- WHAT IS REQUIRED -
The answer must be every line of the records below that contains the word "Etewerege".

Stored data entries
Start of Block
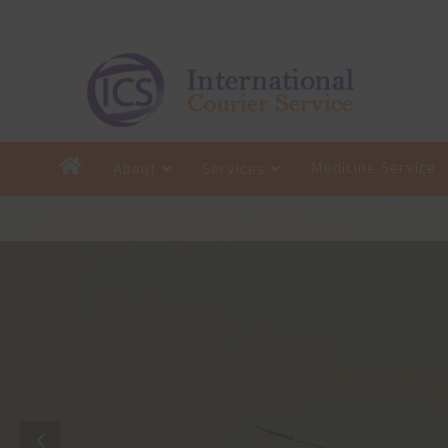
Medicine Service
About
Services
Search
for:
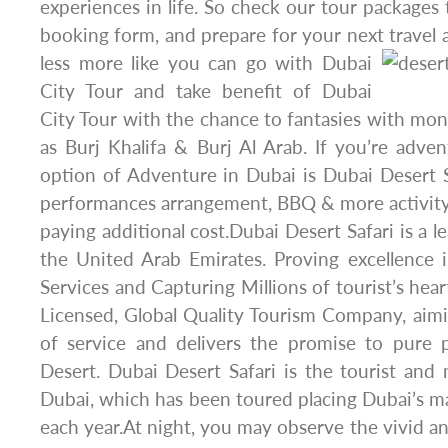
experiences in life. So check our tour packages to
booking form, and prepare for your next travel 
less more like you can go with Dubai
City Tour and take benefit of Dubai
City Tour with the chance to fantasies with mo
as Burj Khalifa & Burj Al Arab. If you’re adve
option of Adventure in Dubai is Dubai Desert 
performances arrangement, BBQ & more activit
paying additional cost.Dubai Desert Safari is a l
the United Arab Emirates. Proving excellence 
Services and Capturing Millions of tourist’s hea
Licensed, Global Quality Tourism Company, aimi
of service and delivers the promise to pure 
Desert. Dubai Desert Safari is the tourist an
Dubai, which has been toured placing Dubai’s m
each year.At night, you may observe the vivid an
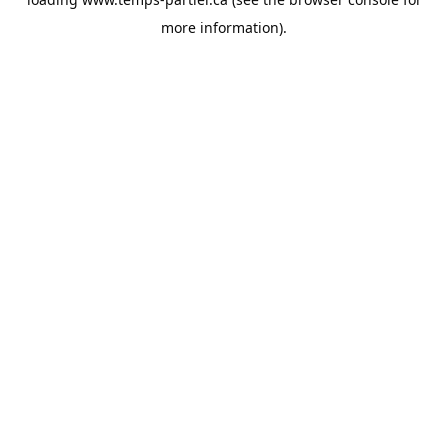
more information).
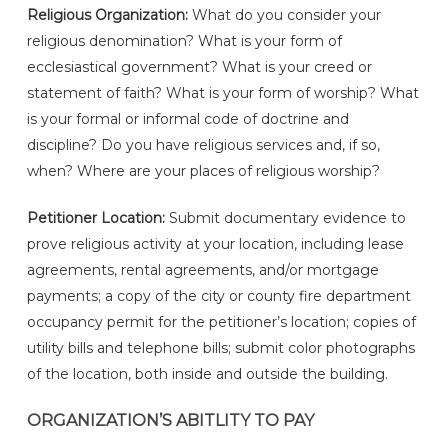
Religious Organization:
What do you consider your
religious denomination? What is your form of
ecclesiastical government? What is your creed or
statement of faith? What is your form of worship? What
is your formal or informal code of doctrine and
discipline? Do you have religious services and, if so,
when? Where are your places of religious worship?
Petitioner Location:
Submit documentary evidence to
prove religious activity at your location, including lease
agreements, rental agreements, and/or mortgage
payments; a copy of the city or county fire department
occupancy permit for the petitioner’s location; copies of
utility bills and telephone bills; submit color photographs
of the location, both inside and outside the building.
ORGANIZATION’S ABITLITY TO PAY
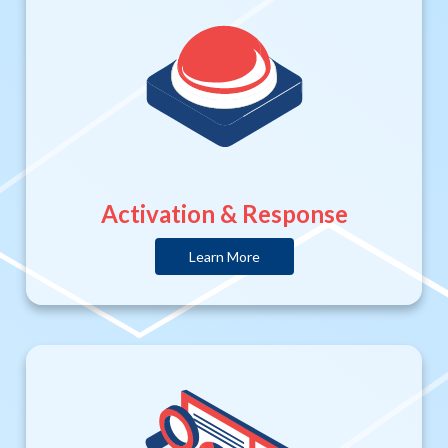
Activation & Response
Learn More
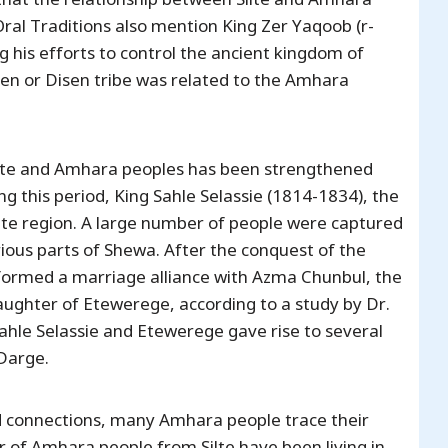
ral Traditions also mention King Zer Yaqoob (r-
g his efforts to control the ancient kingdom of
isen or Disen tribe was related to the Amhara
Silte and Amhara peoples has been strengthened
ing this period, King Sahle Selassie (1814-1834), the
ilte region. A large number of people were captured
ious parts of Shewa. After the conquest of the
o formed a marriage alliance with Azma Chunbul, the
ughter of Etewerege, according to a study by Dr.
hle Selassie and Etewerege gave rise to several
 Darge.
d connections, many Amhara people trace their
er of Amhara people from Silte have been living in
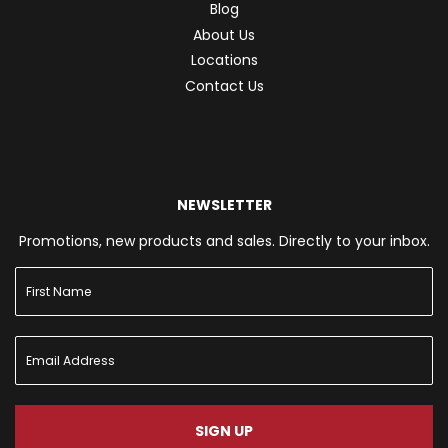
Blog
About Us
Locations
Contact Us
NEWSLETTER
Promotions, new products and sales. Directly to your inbox.
SIGN UP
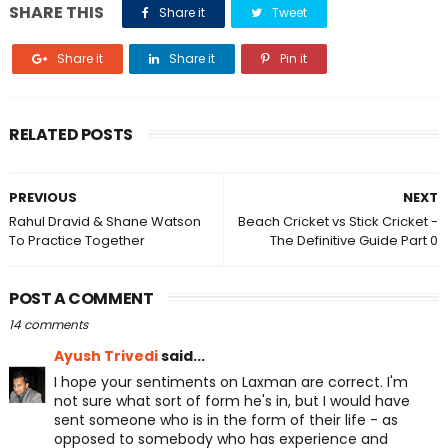
SHARE THIS
Share it
Tweet
Share it
Share it
Pin it
RELATED POSTS
PREVIOUS
NEXT
Rahul Dravid & Shane Watson
Beach Cricket vs Stick Cricket -
To Practice Together
The Definitive Guide Part 0
POST A COMMENT
14 comments
Ayush Trivedi
said...
I hope your sentiments on Laxman are correct. I'm
not sure what sort of form he's in, but I would have
sent someone who is in the form of their life - as
opposed to somebody who has experience and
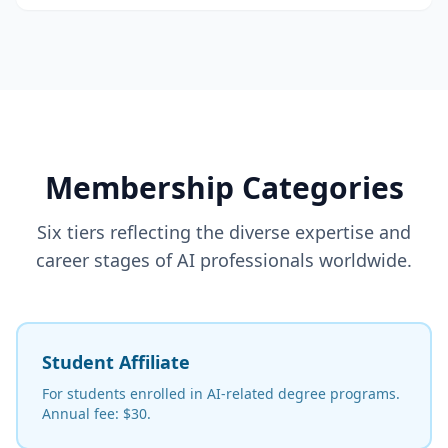
Membership Categories
Six tiers reflecting the diverse expertise and
career stages of AI professionals worldwide.
Student Affiliate
For students enrolled in AI-related degree programs.
Annual fee: $30.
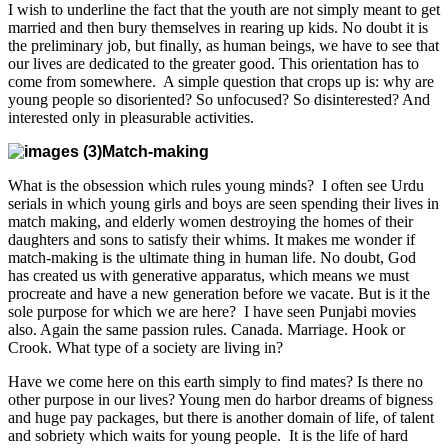
I wish to underline the fact that the youth are not simply meant to get
married and then bury themselves in rearing up kids. No doubt it is
the preliminary job, but finally, as human beings, we have to see that
our lives are dedicated to the greater good. This orientation has to
come from somewhere. A simple question that crops up is: why are
young people so disoriented? So unfocused? So disinterested? And
interested only in pleasurable activities.
Match-making
What is the obsession which rules young minds? I often see Urdu
serials in which young girls and boys are seen spending their lives in
match making, and elderly women destroying the homes of their
daughters and sons to satisfy their whims. It makes me wonder if
match-making is the ultimate thing in human life. No doubt, God
has created us with generative apparatus, which means we must
procreate and have a new generation before we vacate. But is it the
sole purpose for which we are here? I have seen Punjabi movies
also. Again the same passion rules. Canada. Marriage. Hook or
Crook. What type of a society are living in?
Have we come here on this earth simply to find mates? Is there no
other purpose in our lives? Young men do harbor dreams of bigness
and huge pay packages, but there is another domain of life, of talent
and sobriety which waits for young people. It is the life of hard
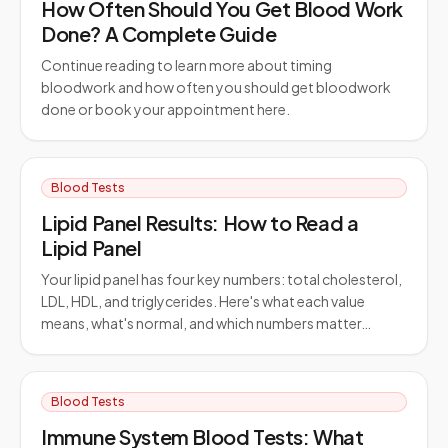
How Often Should You Get Blood Work
Done? A Complete Guide
Continue reading to learn more about timing
bloodwork and how often you should get bloodwork
done or book your appointment here.
Blood Tests
Lipid Panel Results: How to Read a
Lipid Panel
Your lipid panel has four key numbers: total cholesterol,
LDL, HDL, and triglycerides. Here's what each value
means, what's normal, and which numbers matter…
Blood Tests
Immune System Blood Tests: What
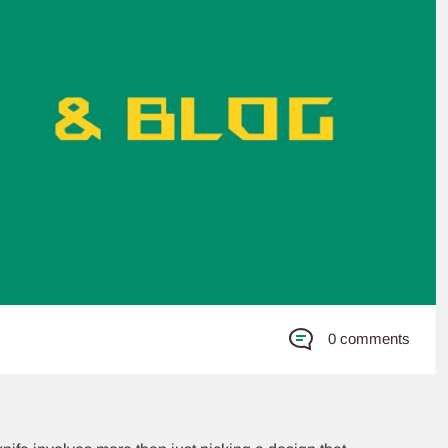
0 comments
End of Block
- RESPONSE BELOW -
ughter of Etewerege, according to a study by Dr.
hle Selassie and Etewerege gave rise to several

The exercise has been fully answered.